In a recent article published in the journal Cleaner Environmental Systems, researchers proposed an innovative machine learning method to estimate missing data in road statistical datasets for material stock and flow analysis. They aimed to show how machine learning models can support national-level analyses of road material stock and flow, and how this can help assess the potential for reducing embodied carbon emissions from road construction.
Background
Road construction is a major driver of material demand and greenhouse gas (GHG) emissions in the global construction sector. Material flow analysis (MFA) is useful for estimating embedded emissions and material flows in transport infrastructure. However, it often struggles with data scarcity and incompleteness. Missing details, like road width, can impact the accuracy of MFA studies. Therefore, there is a need for new methods that can use a broader range of available data to predict missing information with more precise geographic detail.
About the Research
In this paper, the authors developed a machine learning method to predict missing road width data in a Swedish national road dataset using only open-source data and software. They assumed that the physical attributes of roads in a region are somewhat correlated and that these correlations can be captured by a machine learning regression model. Their approach involved four steps: 1) Data gathering and preprocessing, 2) Feature engineering, 3) Machine learning, and 4) Material stock and flow analysis.

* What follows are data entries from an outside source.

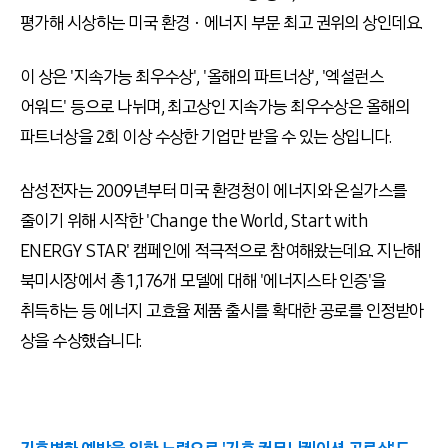
평가해 시상하는 미국 환경ㆍ에너지 부문 최고 권위의 상인데요.
이 상은 '지속가능 최우수상', '올해의 파트너상', '엑설런스
어워드' 등으로 나뉘며, 최고상인 지속가능 최우수상은 올해의
파트너상을 2회 이상 수상한 기업만 받을 수 있는 상입니다.
삼성전자는 2009년부터 미국 환경청이 에너지와 온실가스를
줄이기 위해 시작한 'Change the World, Start with
ENERGY STAR' 캠페인에 적극적으로 참여해왔는데요. 지난해
북미시장에서 총 1,176개 모델에 대해 '에너지스타 인증'을
취득하는 등 에너지 고효율 제품 출시를 확대한 공로를 인정받아
상을 수상했습니다.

The researchers used various data sources, including road shapefiles with attributes, building footprint shapefiles, socio-economic data, and material intensity data for road types. The features of the machine learning model included road, building, socio-economic, and network features.
They tested four machine learning algorithms: Random Forest, extra-gradient boosting (XGBoost), categorical boosting (CatBoost), and light gradient boosting machine (LightGBM). Model performance was evaluated using mean absolute error (MAE), mean absolute percentage error (MAPE), and coefficient of determination (R²).
Furthermore, the resulting machine learning model was used to create a hybrid dataset with real and synthetic road widths. This dataset was then used for a stock-driven MFA of Swedish roads up to 2045. Scenario-based emission factors were applied to estimate embodied emissions and potential reduction pathways.
Research Findings
The outcomes showed that the XGBoost model outperformed the other algorithms, achieving an MAE of 0.567 m, a MAPE of 12.5%, and an R² value of 0.784. This model accurately predicted missing road width data using open-source data. The predicted dataset was then utilized to estimate material stock, flows, and embodied emissions of Swedish roads from 2020 to 2045 from a supply chain perspective.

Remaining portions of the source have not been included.